● **Task brief**: Write out every line below again exactly as it stands, skipping each image.

(Saved data entries)
+ + + + + + +

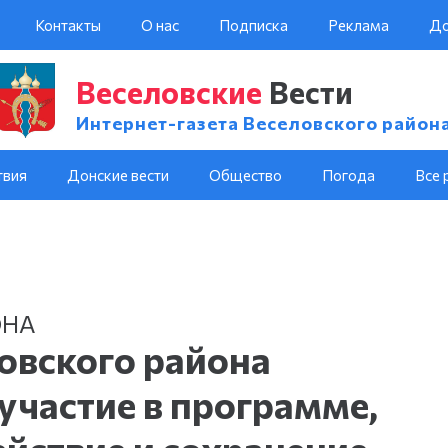
Контакты
О нас
Подписка
Реклама
До
Веселовские
Вести
Интернет-газета Веселовского район
твия
Донские вести
Общество
Погода
Все 
ОНА
овского района
участие в программе,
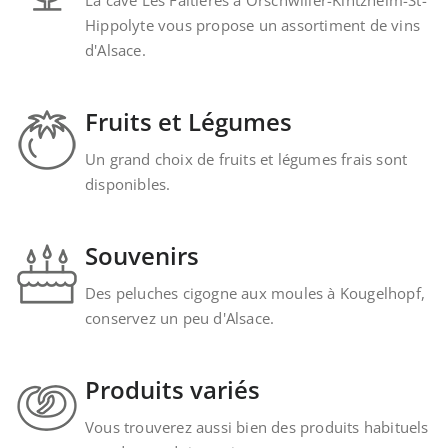
Hippolyte vous propose un assortiment de vins
d'Alsace.
Fruits et Légumes
Un grand choix de fruits et légumes frais sont
disponibles.
Souvenirs
Des peluches cigogne aux moules à Kougelhopf,
conservez un peu d'Alsace.
Produits variés
Vous trouverez aussi bien des produits habituels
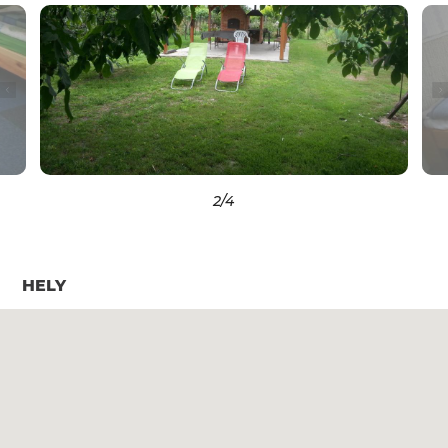
2
/4
HELY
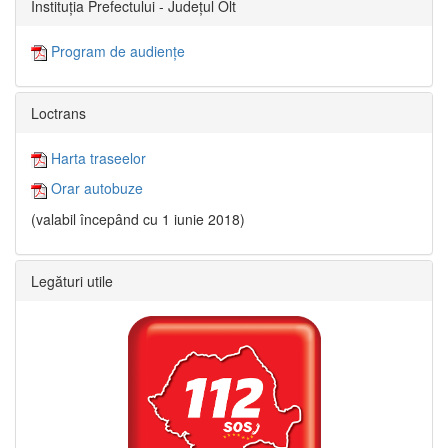
Instituția Prefectului - Județul Olt
Program de audiențe
Loctrans
Harta traseelor
Orar autobuze
(valabil începând cu 1 iunie 2018)
Legături utile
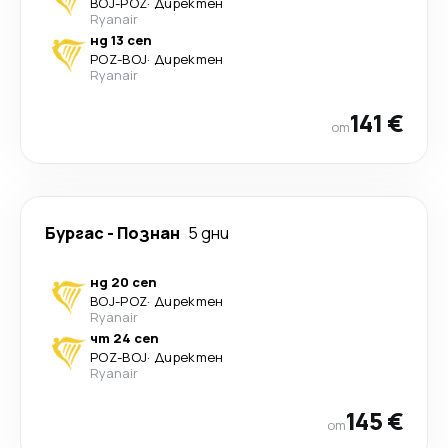
BOJ
-
POZ
·
Директен
Ryanair
нд 13 сеп
POZ
-
BOJ
·
Директен
Ryanair
141 €
от
Бургас
-
Познан
5 дни
нд 20 сеп
BOJ
-
POZ
·
Директен
Ryanair
чт 24 сеп
POZ
-
BOJ
·
Директен
Ryanair
145 €
от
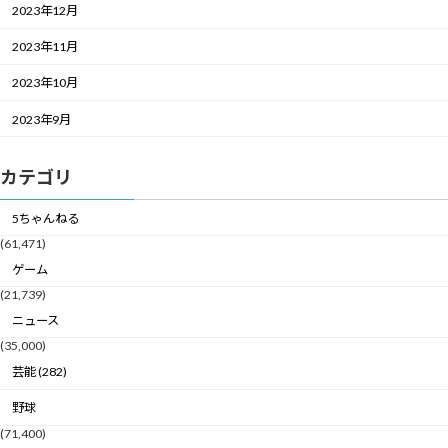
2023年12月
2023年11月
2023年10月
2023年9月
カテゴリ
5ちゃんねる
(61,471)
ゲーム
(21,739)
ニュース
(35,000)
芸能 (282)
野球
(71,400)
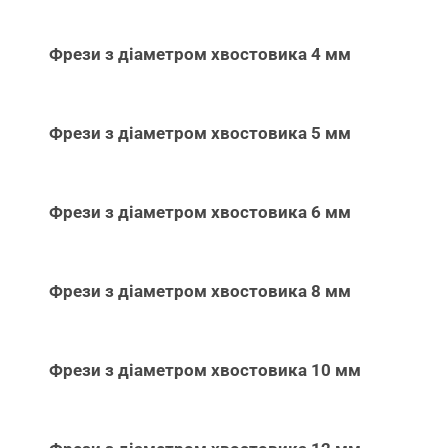
Фрези з діаметром хвостовика 4 мм
Фрези з діаметром хвостовика 5 мм
Фрези з діаметром хвостовика 6 мм
Фрези з діаметром хвостовика 8 мм
Фрези з діаметром хвостовика 10 мм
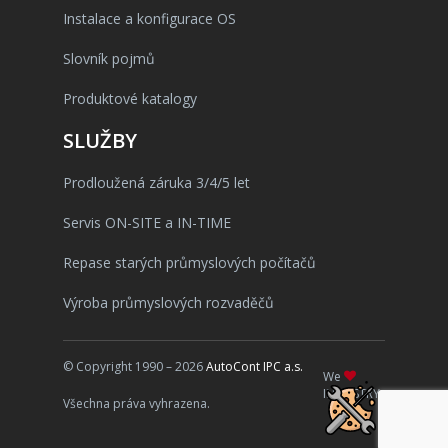
Instalace a konfigurace OS
Slovník pojmů
Produktové katalogy
SLUŽBY
Prodloužená záruka 3/4/5 let
Servis ON-SITE a IN-TIME
Repase starých průmyslových počítačů
Výroba průmyslových rozvaděčů
© Copyright 1990 – 2026
AutoCont IPC a.s.
We
INDUSTRY
Všechna práva vyhrazena.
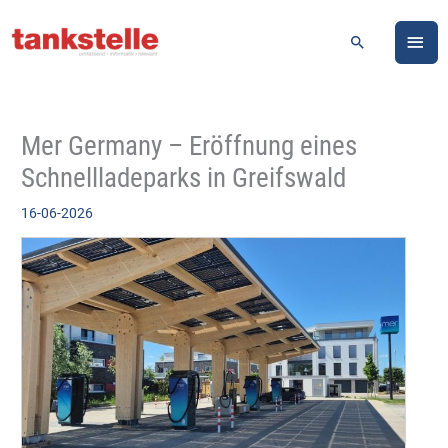
Zum
HA
Inhalt
Suchen
springen
Mer Germany – Eröffnung eines
Schnellladeparks in Greifswald
16-06-2026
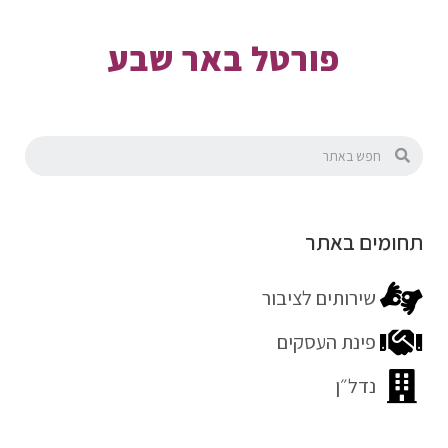
פורטל באר שבע
תחומים באתר
שירותים לציבור
פינת העסקים
נדל״ן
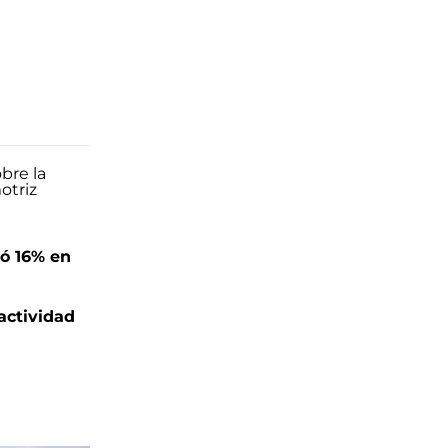
ó 16% en
actividad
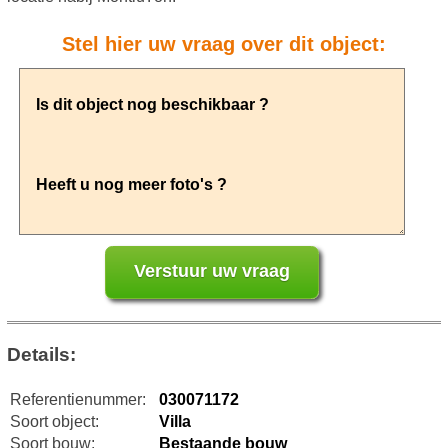
Stel hier uw vraag over dit object:
Details:
Referentienummer:
030071172
Soort object:
Villa
Soort bouw:
Bestaande bouw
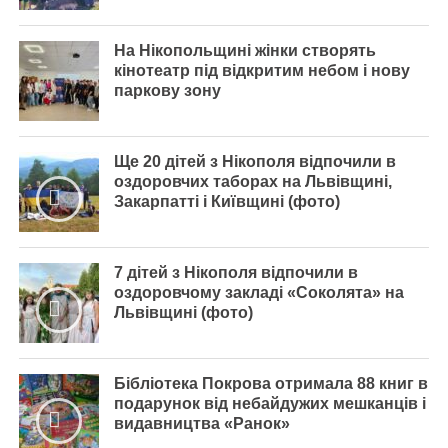
На Нікопольщині жінки створять
кінотеатр під відкритим небом і нову
паркову зону
Ще 20 дітей з Нікополя відпочили в
оздоровчих таборах на Львівщині,
Закарпатті і Київщині (фото)
7 дітей з Нікополя відпочили в
оздоровчому закладі «Соколята» на
Львівщині (фото)
Бібліотека Покрова отримала 88 книг в
подарунок від небайдужих мешканців і
видавництва «Ранок»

+ + + + + + +

● **Reply to the task**:
Контакты
О нас
Подписка
Реклама
До
Веселовские
Вести
Интернет-газета Веселовского район
твия
Донские вести
Общество
Погода
Все 
ОНА
овского района
участие в программе,
Hippolyte vous propose un assortiment de vins
d'Alsace.
Fruits et Légumes
Un grand choix de fruits et légumes frais sont
disponibles.
Souvenirs
Des peluches cigogne aux moules à Kougelhopf,
conservez un peu d'Alsace.
Produits variés
Vous trouverez aussi bien des produits habituels
2
/4
HELY
Instituția Prefectului - Județul Olt
Program de audiențe
Loctrans
Harta traseelor
Orar autobuze
(valabil începând cu 1 iunie 2018)
Legături utile
BOJ
-
POZ
·
Директен
Ryanair
нд 13 сеп
POZ
-
BOJ
·
Директен
Ryanair
141 €
от
Бургас
-
Познан
5 дни
нд 20 сеп
BOJ
-
POZ
·
Директен
Ryanair
чт 24 сеп
POZ
-
BOJ
·
Директен
Ryanair
145 €
от
2023年12月
2023年11月
2023年10月
2023年9月
カテゴリ
5ちゃんねる
(61,471)
ゲーム
(21,739)
ニュース
(35,000)
芸能 (282)
野球
(71,400)
Фрези з діаметром хвостовика 4 мм
Фрези з діаметром хвостовика 5 мм
Фрези з діаметром хвостовика 6 мм
Фрези з діаметром хвостовика 8 мм
Фрези з діаметром хвостовика 10 мм
Instalace a konfigurace OS
Slovník pojmů
Produktové katalogy
SLUŽBY
Prodloužená záruka 3/4/5 let
Servis ON-SITE a IN-TIME
Repase starých průmyslových počítačů
Výroba průmyslových rozvaděčů
© Copyright 1990 – 2026
AutoCont IPC a.s.
We
INDUSTRY
Všechna práva vyhrazena.
Zum
HA
Inhalt
Suchen
springen
Mer Germany – Eröffnung eines
Schnellladeparks in Greifswald
16-06-2026
פורטל באר שבע
תחומים באתר
שירותים לציבור
פינת העסקים
נדל״ן
ó 16% en
actividad
Stel hier uw vraag over dit object:
Details:
Referentienummer:
030071172
Soort object:
Villa
Soort bouw:
Bestaande bouw
На Нікопольщині жінки створять
кінотеатр під відкритим небом і нову
паркову зону
Ще 20 дітей з Нікополя відпочили в
оздоровчих таборах на Львівщині,
Закарпатті і Київщині (фото)
7 дітей з Нікополя відпочили в
оздоровчому закладі «Соколята» на
Львівщині (фото)
Бібліотека Покрова отримала 88 книг в
подарунок від небайдужих мешканців і
видавництва «Ранок»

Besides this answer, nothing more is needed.